Dalam pertemuan tersebut, Permadi mengaku, Kivlan tiba sesaat sebelum ia rampung membaca petisi. Kivlan pun berpidato yang mengajak menggelar people power di Lapangan Banteng dengan mengepung KPU dan Bawaslu pada 9-10 Mei yang lalu.

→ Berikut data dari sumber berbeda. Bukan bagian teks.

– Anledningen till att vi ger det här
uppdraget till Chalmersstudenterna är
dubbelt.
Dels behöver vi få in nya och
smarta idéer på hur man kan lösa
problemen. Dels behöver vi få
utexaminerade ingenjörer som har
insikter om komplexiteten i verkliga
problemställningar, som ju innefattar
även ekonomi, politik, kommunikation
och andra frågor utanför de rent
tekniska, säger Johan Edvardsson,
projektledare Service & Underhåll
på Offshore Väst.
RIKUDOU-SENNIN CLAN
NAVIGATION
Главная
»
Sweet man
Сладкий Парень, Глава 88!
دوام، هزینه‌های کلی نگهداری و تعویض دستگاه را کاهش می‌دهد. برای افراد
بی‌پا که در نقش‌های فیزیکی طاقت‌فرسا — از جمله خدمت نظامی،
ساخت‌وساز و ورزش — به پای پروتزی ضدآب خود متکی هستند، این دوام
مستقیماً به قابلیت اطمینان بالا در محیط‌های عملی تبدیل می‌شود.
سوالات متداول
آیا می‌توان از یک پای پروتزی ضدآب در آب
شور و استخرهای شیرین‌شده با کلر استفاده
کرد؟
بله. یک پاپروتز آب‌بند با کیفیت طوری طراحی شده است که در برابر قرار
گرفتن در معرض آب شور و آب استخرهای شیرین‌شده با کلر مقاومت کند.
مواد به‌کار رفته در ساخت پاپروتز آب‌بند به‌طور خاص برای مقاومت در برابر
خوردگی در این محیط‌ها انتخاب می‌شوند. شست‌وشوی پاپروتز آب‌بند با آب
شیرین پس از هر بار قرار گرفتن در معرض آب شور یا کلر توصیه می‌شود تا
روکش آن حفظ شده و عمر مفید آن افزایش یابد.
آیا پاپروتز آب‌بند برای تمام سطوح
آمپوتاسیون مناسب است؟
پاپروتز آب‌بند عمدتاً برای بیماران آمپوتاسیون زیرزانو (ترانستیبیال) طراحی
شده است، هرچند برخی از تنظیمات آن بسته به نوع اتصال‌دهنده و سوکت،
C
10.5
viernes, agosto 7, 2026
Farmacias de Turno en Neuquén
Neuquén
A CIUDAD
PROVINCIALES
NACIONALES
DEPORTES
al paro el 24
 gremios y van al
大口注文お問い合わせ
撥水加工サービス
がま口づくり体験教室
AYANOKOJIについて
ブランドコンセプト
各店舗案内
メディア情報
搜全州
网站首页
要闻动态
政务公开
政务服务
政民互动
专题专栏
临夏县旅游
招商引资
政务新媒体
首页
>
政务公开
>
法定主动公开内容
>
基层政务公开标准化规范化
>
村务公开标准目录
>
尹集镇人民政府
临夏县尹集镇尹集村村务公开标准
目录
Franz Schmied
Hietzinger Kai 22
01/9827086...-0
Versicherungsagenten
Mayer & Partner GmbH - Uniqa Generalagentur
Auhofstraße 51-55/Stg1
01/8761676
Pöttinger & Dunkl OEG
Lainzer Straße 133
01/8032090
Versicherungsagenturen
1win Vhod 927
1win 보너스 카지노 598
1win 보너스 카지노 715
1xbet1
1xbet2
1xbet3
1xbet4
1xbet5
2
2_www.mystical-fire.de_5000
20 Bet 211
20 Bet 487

"Pertanyaan selanjutnya apakah saya setuju dengan pendapat Kivlan Zen? Saya mengatakan saya dan Pak Kivlan Zen adalah sesama aktivis. Tapi, saya baru ketemu hari itu. Jadi, saya tidak bisa bilang setuju atau tidak karena saya tidak tahu sebelumnya. Rapat-rapat sebelumnya saya tidak tahu," ujarnya.